Его спрашивали, почему именно христианской, ведь он же мусульманин по культуре. Он ответил, что христианство в духовном и нравственном смысле лидирует сегодня в мире, он признал это как объективный факт. И он захотел изобразить современного Христа. Я не могу сказать, что мне лично импонирует этот образ студента Авдия. Конечно, он напоминает мне скорее князя Мышкина в современном варианте. Достоевский хотел сделать князя Мышкина новым Христом. Это не получилось. Христос Евангелия — другой.

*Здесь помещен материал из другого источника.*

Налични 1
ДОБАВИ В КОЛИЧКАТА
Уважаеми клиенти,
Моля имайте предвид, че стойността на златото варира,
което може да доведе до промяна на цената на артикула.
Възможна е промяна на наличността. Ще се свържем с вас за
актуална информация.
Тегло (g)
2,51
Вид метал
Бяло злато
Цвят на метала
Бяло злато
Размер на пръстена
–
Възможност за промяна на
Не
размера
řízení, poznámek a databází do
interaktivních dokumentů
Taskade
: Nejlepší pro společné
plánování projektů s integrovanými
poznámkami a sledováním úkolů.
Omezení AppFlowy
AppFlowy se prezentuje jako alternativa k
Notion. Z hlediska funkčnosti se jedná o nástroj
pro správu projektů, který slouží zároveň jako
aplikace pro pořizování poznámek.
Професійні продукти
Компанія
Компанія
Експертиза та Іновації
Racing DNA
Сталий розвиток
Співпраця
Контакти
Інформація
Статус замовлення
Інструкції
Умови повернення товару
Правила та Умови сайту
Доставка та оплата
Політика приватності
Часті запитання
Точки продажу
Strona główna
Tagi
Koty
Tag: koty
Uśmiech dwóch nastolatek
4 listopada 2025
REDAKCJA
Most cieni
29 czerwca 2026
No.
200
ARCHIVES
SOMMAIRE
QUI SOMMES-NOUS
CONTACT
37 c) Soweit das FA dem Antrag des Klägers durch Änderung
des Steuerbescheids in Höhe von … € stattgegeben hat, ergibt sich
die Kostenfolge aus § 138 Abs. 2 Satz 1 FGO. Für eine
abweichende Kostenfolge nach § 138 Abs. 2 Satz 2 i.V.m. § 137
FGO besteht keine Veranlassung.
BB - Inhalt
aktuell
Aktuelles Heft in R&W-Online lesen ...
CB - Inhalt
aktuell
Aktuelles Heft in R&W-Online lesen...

В чем трагедия Авдия? Этот юноша скорее похож не на православного молодого человека, а на баптиста. У нас баптисты — самые рьяные христианские проповедники, вызывающие глубочайшее уважение и симпатию, но в силу ряда причин они не ищут общего языка с окружающим миром и бьют сразу напропалую. То есть, кто их услышал — хорошо, кто нет — плохо. И герой романа Айтматова настолько чужд этой среде уголовников, что говорит с ними, как на китайском языке, диалога никакого нет, все это пустое занятие, попытка с негодными средствами. Осуждать героя нельзя, такие люди есть, я таких видел. Авдий — не вымысел. Но на Христа он не похож. Хотя Айтматов вовсе не ставит между ними знак равенства, но параллель явно проводится: Христос стоит перед Пилатом, который Его не понимает. Но на самом деле между Пилатом Айтматова и Христом Айтматова гораздо больше понимания, нежели между бедным Авдием и этими уголовниками. Там просто бездна лежит, и разговор там состояться не может.

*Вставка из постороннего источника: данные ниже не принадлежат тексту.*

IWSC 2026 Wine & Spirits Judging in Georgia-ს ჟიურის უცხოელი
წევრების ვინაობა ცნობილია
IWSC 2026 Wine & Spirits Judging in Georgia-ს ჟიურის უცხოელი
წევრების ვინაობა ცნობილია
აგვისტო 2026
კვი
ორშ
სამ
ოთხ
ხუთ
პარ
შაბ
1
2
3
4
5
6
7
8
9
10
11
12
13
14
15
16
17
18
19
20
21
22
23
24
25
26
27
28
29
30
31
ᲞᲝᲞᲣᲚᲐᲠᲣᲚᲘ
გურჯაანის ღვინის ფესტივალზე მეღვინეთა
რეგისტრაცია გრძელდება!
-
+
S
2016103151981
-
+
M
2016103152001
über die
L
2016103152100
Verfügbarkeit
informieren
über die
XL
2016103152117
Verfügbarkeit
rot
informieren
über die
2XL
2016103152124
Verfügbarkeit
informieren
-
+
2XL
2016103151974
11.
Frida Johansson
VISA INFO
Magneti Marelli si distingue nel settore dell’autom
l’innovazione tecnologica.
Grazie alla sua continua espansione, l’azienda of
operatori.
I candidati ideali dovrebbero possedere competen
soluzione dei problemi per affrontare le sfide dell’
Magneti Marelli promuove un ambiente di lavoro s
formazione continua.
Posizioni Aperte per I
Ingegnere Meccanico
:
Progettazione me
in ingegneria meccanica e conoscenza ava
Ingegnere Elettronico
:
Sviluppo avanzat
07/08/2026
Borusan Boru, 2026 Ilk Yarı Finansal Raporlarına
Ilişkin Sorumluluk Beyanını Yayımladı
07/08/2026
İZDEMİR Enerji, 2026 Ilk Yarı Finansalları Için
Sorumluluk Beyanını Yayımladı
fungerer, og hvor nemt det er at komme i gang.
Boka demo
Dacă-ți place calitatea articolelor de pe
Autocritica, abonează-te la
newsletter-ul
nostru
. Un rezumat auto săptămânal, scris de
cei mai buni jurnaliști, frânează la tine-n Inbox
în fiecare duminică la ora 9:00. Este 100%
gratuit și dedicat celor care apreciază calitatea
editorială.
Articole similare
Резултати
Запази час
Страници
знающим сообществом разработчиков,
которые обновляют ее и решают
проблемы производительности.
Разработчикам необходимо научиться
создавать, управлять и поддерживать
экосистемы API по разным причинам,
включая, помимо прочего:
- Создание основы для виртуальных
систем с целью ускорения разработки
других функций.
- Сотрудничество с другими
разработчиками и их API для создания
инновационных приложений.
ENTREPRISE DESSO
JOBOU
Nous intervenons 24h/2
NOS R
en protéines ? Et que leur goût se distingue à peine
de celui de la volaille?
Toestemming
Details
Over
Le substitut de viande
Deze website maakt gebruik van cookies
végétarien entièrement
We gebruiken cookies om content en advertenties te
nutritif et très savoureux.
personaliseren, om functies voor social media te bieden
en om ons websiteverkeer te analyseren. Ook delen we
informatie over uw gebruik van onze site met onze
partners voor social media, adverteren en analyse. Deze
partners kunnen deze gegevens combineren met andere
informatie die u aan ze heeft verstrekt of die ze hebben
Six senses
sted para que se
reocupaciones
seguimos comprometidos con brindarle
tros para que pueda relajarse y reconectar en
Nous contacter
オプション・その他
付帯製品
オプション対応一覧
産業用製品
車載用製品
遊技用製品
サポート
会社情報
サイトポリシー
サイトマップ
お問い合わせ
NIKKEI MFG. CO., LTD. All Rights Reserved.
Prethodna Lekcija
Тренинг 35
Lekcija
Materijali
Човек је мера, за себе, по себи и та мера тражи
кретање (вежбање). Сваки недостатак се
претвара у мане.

В вымышленном диалоге между айтматовским Пилатом и айтматовским Христом проскальзывают молнии, там иногда есть даже очень интересные мысли. «Когда Ты вернешься к нам?» — спрашивает Пилат. И Христос отвечает: «Когда вы ко Мне придете». Над этим стоит задуматься. Я не уверен, что Айтматов богословски это осмыслил, но что-то водило его рукой. На вопрос, почему он так изобразил Христа, он честно признался, что Христос — это целый космос, и каждый писатель берет от Него только небольшую грань. Эти слова очень важны. Может быть, стенограмма нашей встречи в Западном Берлине все-таки будет где-нибудь опубликована и эти слова Айтматова сохранились. Вы их запомните, он верно сказал: «Христос — это целый космос, и никто не может Его объять».

И, наконец, Домбровский. Настоящий герой нашего времени, настоящий человек, смелый, эпатирующий озорник, в нем есть немного от Солженицына, но в нем больше юмора, больше озорства, чем у Солженицына. В его романе «Факультет ненужных вещей» некий полоумный бывший батюшка создает книгу о Христе (всех прямо тянет к этой теме), и отрывки из нее фигурируют в романе.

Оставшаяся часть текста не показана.